• _Goal of the exercise_
Reproduce every entry that follows word for word, but omit the images.

• _Stored dataset items_
Content starts

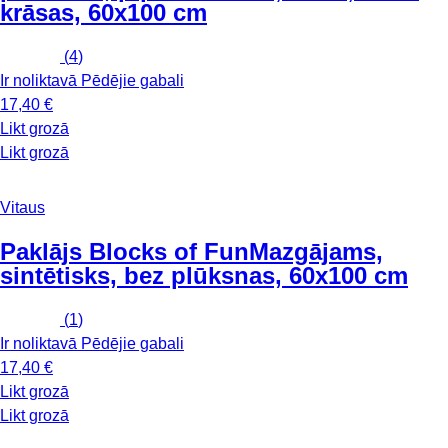
krāsas, 60x100 cm
(
4
)
Ir noliktavā
Pēdējie gabali
17,40 €
Likt grozā
Likt grozā
Vitaus
Paklājs Blocks of Fun
Mazgājams,
sintētisks, bez plūksnas, 60x100 cm
(
1
)
Ir noliktavā
Pēdējie gabali
17,40 €
Likt grozā
Likt grozā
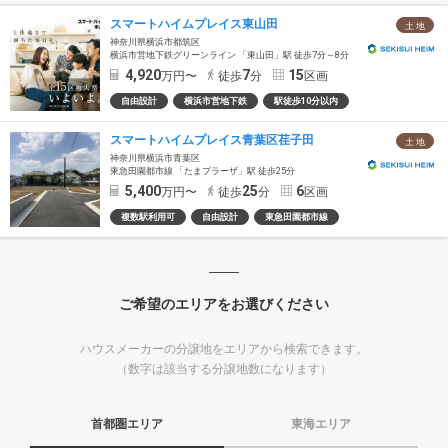
スマートハイムプレイス東山田
土 地
神奈川県横浜市都筑区
横浜市営地下鉄グリーンライン 「東山田」駅 徒歩7分～8分
4,920
7
15
万円〜
徒歩
分
区画
自由設計
横浜市営地下鉄
駅徒歩10分以内
スマートハイムプレイス青葉区荏子田
土 地
神奈川県横浜市青葉区
東急田園都市線 「たまプラーザ」駅 徒歩25分
5,400
25
6
万円〜
徒歩
分
区画
複数駅利用可
自由設計
東急田園都市線
ご希望のエリアをお選びください
ハウスメーカーの分譲地をエリアから検索できます。
（数字は該当する分譲地数になります）
首都圏エリア
東海エリア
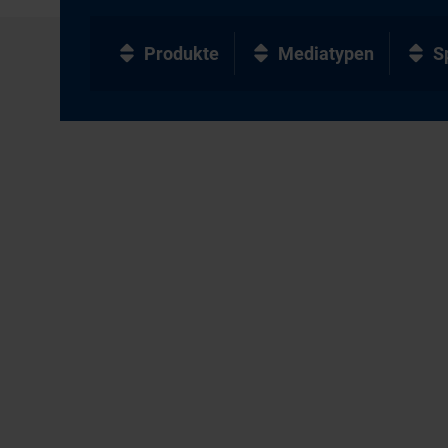
Produkte
Mediatypen
S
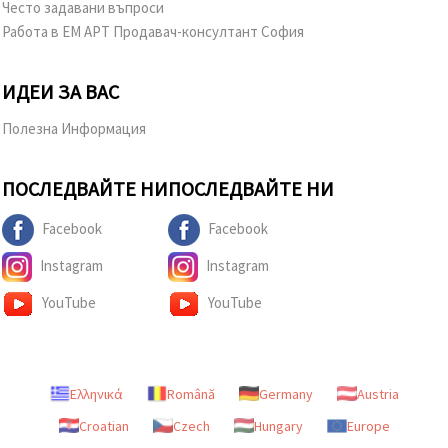
Често задавани въпроси
Работа в ЕМ АРТ Продавач-консултант София
ИДЕИ ЗА ВАС
Полезна Информация
ПОСЛЕДВАЙТЕ НИ
ПОСЛЕДВАЙТЕ НИ
Facebook
Facebook
Instagram
Instagram
YouTube
YouTube
Ελληνικά
Română
Germany
Austria
Croatian
Czech
Hungary
Europe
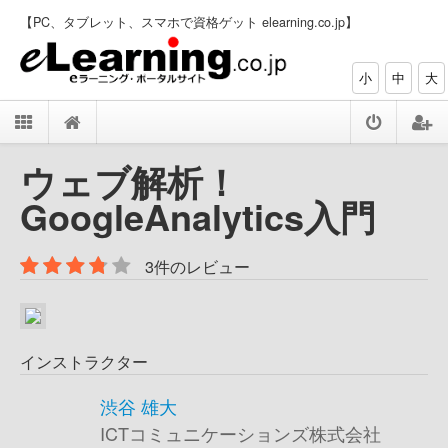
【PC、タブレット、スマホで資格ゲット elearning.co.jp】
小
中
大
ウェブ解析！
GoogleAnalytics入門
3件のレビュー
インストラクター
渋谷 雄大
ICTコミュニケーションズ株式会社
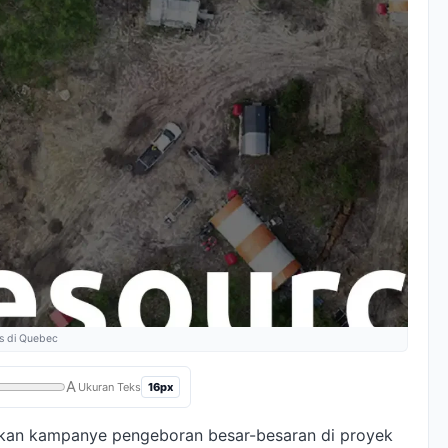
s di Quebec
A
16px
Ukuran Teks
rkan kampanye pengeboran besar-besaran di proyek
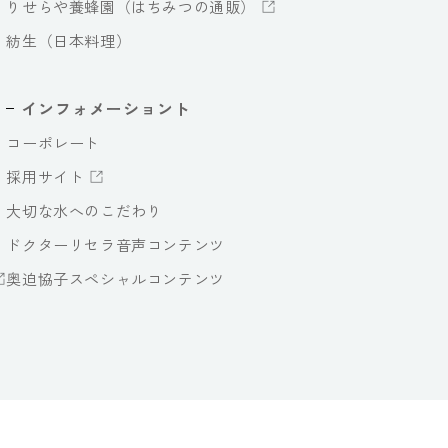
りせらや養蜂園（はちみつの通販）
紡生（日本料理）
インフォメーショント
コーポレート
採用サイト
大切な水へのこだわり
ドクターリセラ音声コンテンツ
奥迫協子スペシャルコンテンツ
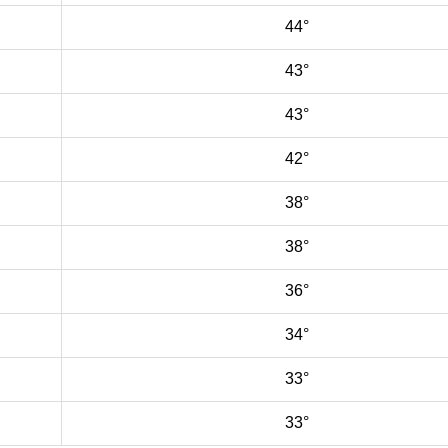
44°
43°
43°
42°
38°
38°
36°
34°
33°
33°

Content ends

• _Solved exercise_
krāsas, 60x100 cm
(
4
)
Ir noliktavā
Pēdējie gabali
17,40 €
Likt grozā
Likt grozā
Vitaus
Paklājs Blocks of Fun
Mazgājams,
sintētisks, bez plūksnas, 60x100 cm
(
1
)
Ir noliktavā
Pēdējie gabali
17,40 €
Likt grozā
Likt grozā
スマートハイムプレイス東山田
土 地
神奈川県横浜市都筑区
横浜市営地下鉄グリーンライン 「東山田」駅 徒歩7分～8分
4,920
7
15
万円〜
徒歩
分
区画
自由設計
横浜市営地下鉄
駅徒歩10分以内
スマートハイムプレイス青葉区荏子田
土 地
神奈川県横浜市青葉区
東急田園都市線 「たまプラーザ」駅 徒歩25分
5,400
25
6
万円〜
徒歩
分
区画
複数駅利用可
自由設計
東急田園都市線
ご希望のエリアをお選びください
ハウスメーカーの分譲地をエリアから検索できます。
（数字は該当する分譲地数になります）
首都圏エリア
東海エリア
Produkte
Mediatypen
S
Често задавани въпроси
Работа в ЕМ АРТ Продавач-консултант София
ИДЕИ ЗА ВАС
Полезна Информация
ПОСЛЕДВАЙТЕ НИ
ПОСЛЕДВАЙТЕ НИ
Facebook
Facebook
Instagram
Instagram
YouTube
YouTube
Ελληνικά
Română
Germany
Austria
Croatian
Czech
Hungary
Europe
【PC、タブレット、スマホで資格ゲット elearning.co.jp】
小
中
大
ウェブ解析！
GoogleAnalytics入門
3件のレビュー
インストラクター
渋谷 雄大
ICTコミュニケーションズ株式会社
s di Quebec
A
16px
Ukuran Teks
rkan kampanye pengeboran besar-besaran di proyek
りせらや養蜂園（はちみつの通販）
紡生（日本料理）
インフォメーショント
コーポレート
採用サイト
大切な水へのこだわり
ドクターリセラ音声コンテンツ
奥迫協子スペシャルコンテンツ
44°
43°
43°
42°
38°
38°
36°
34°
33°
33°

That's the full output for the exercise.